Problem to work on — Copy each entry precisely as written, and do not carry over the pictures.

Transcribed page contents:

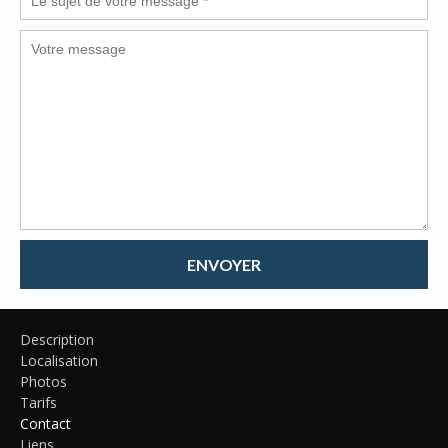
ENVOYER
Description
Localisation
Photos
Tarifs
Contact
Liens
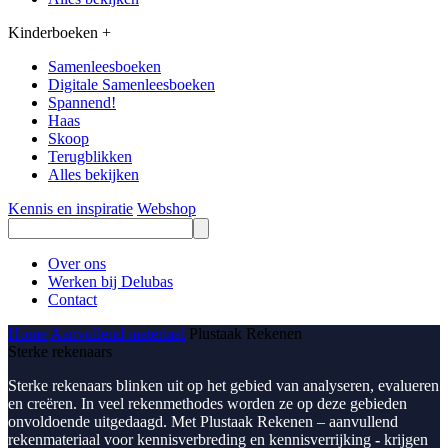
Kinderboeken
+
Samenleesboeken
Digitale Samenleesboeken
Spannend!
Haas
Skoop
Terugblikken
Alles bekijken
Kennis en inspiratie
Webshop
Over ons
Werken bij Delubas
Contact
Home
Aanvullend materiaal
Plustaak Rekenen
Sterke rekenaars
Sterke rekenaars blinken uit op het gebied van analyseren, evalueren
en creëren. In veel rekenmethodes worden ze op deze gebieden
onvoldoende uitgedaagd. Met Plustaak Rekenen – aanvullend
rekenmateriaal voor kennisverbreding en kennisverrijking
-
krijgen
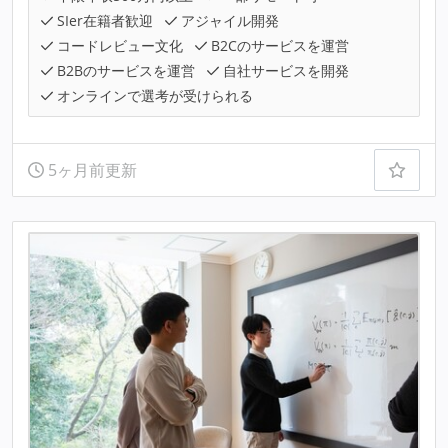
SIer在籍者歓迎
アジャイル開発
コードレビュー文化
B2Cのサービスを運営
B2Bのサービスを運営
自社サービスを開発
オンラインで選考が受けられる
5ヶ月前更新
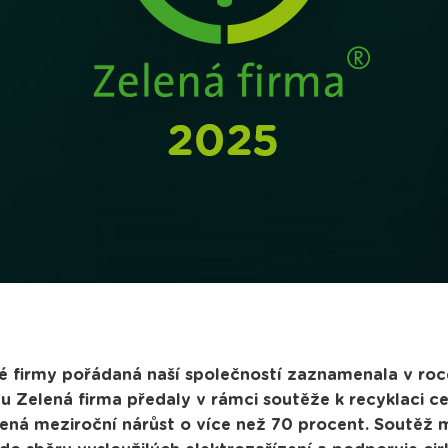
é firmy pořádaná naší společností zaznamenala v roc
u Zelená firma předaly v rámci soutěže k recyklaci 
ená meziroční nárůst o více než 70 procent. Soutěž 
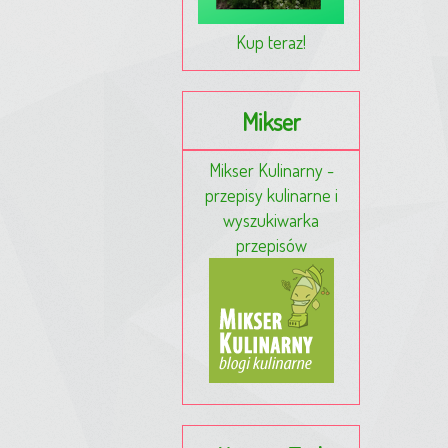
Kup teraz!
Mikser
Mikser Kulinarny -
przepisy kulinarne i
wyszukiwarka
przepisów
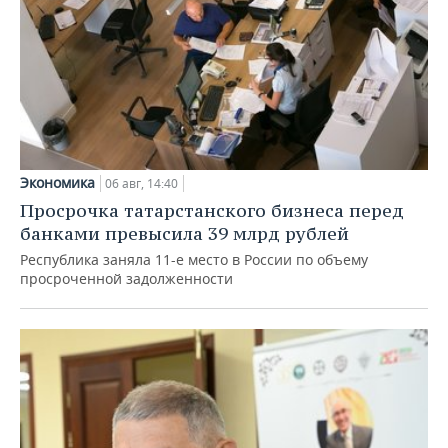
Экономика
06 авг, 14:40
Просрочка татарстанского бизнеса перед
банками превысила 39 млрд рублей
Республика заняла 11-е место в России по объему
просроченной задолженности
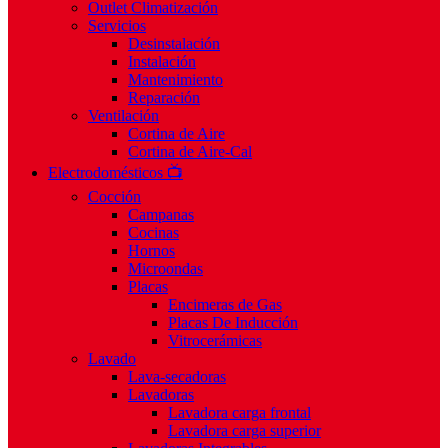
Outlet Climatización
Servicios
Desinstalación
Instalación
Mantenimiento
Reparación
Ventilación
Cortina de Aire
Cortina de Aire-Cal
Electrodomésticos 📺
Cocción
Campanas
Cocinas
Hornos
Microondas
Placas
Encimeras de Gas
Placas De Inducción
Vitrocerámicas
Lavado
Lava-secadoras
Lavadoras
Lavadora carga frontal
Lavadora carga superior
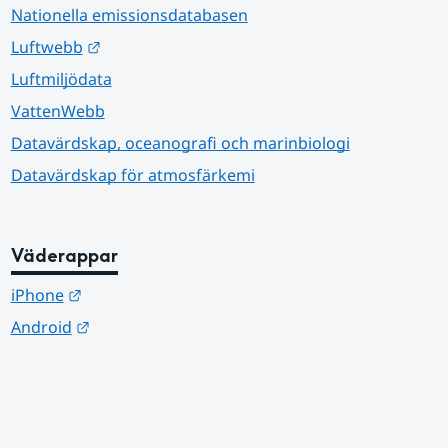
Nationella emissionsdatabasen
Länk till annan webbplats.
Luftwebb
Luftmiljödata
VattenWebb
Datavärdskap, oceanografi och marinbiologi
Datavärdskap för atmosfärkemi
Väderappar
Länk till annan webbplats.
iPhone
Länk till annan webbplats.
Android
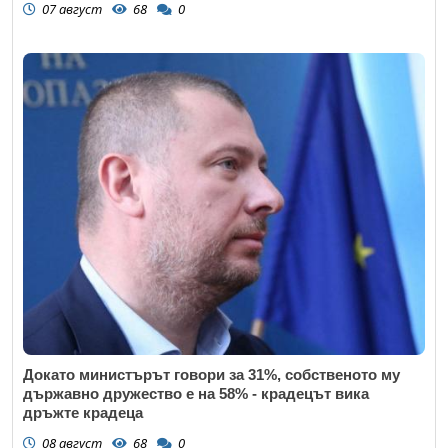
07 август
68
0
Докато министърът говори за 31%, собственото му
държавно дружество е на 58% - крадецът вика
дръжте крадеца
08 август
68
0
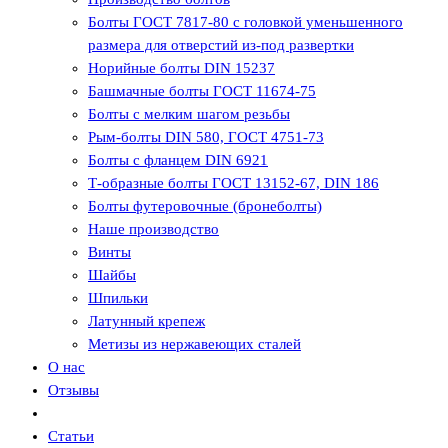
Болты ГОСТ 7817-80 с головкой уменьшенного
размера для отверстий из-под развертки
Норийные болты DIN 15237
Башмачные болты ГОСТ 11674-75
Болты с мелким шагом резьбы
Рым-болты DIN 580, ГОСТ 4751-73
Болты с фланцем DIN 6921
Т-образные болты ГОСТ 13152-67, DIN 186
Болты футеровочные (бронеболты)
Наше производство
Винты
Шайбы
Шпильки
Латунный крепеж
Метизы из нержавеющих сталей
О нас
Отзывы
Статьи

Solution to this problem —
ENVOYER
Description
Localisation
Photos
Tarifs
Contact
Liens
Kinderboeken
+
Samenleesboeken
Digitale Samenleesboeken
Spannend!
Haas
Skoop
Terugblikken
Alles bekijken
Kennis en inspiratie
Webshop
Over ons
Werken bij Delubas
Contact
Home
Aanvullend materiaal
Plustaak Rekenen
Sterke rekenaars
Sterke rekenaars blinken uit op het gebied van analyseren, evalueren
en creëren. In veel rekenmethodes worden ze op deze gebieden
onvoldoende uitgedaagd. Met Plustaak Rekenen – aanvullend
rekenmateriaal voor kennisverbreding en kennisverrijking
-
krijgen
SIer在籍者歓迎
アジャイル開発
コードレビュー文化
B2Cのサービスを運営
B2Bのサービスを運営
自社サービスを開発
オンラインで選考が受けられる
5ヶ月前更新
é firmy pořádaná naší společností zaznamenala v roc
u Zelená firma předaly v rámci soutěže k recyklaci 
ená meziroční nárůst o více než 70 procent. Soutěž 
Kup teraz!
Mikser
Mikser Kulinarny -
przepisy kulinarne i
wyszukiwarka
przepisów
Экономика
06 авг, 14:40
Просрочка татарстанского бизнеса перед
банками превысила 39 млрд рублей
Республика заняла 11-е место в России по объему
просроченной задолженности
Outlet Climatización
Servicios
Desinstalación
Instalación
Mantenimiento
Reparación
Ventilación
Cortina de Aire
Cortina de Aire-Cal
Electrodomésticos 📺
Cocción
Campanas
Cocinas
Hornos
Microondas
Placas
Encimeras de Gas
Placas De Inducción
Vitrocerámicas
Lavado
Lava-secadoras
Lavadoras
Lavadora carga frontal
Lavadora carga superior
Nationella emissionsdatabasen
Länk till annan webbplats.
Luftwebb
Luftmiljödata
VattenWebb
Datavärdskap, oceanografi och marinbiologi
Datavärdskap för atmosfärkemi
Väderappar
Länk till annan webbplats.
iPhone
Länk till annan webbplats.
Android
07 август
68
0
Докато министърът говори за 31%, собственото му
държавно дружество е на 58% - крадецът вика
дръжте крадеца
08 август
68
0
Болты ГОСТ 7817-80 с головкой уменьшенного
размера для отверстий из-под развертки
Норийные болты DIN 15237
Башмачные болты ГОСТ 11674-75
Болты с мелким шагом резьбы
Рым-болты DIN 580, ГОСТ 4751-73
Болты с фланцем DIN 6921
Т-образные болты ГОСТ 13152-67, DIN 186
Болты футеровочные (бронеболты)
Наше производство
Винты
Шайбы
Шпильки
Латунный крепеж
Метизы из нержавеющих сталей
О нас
Отзывы
Статьи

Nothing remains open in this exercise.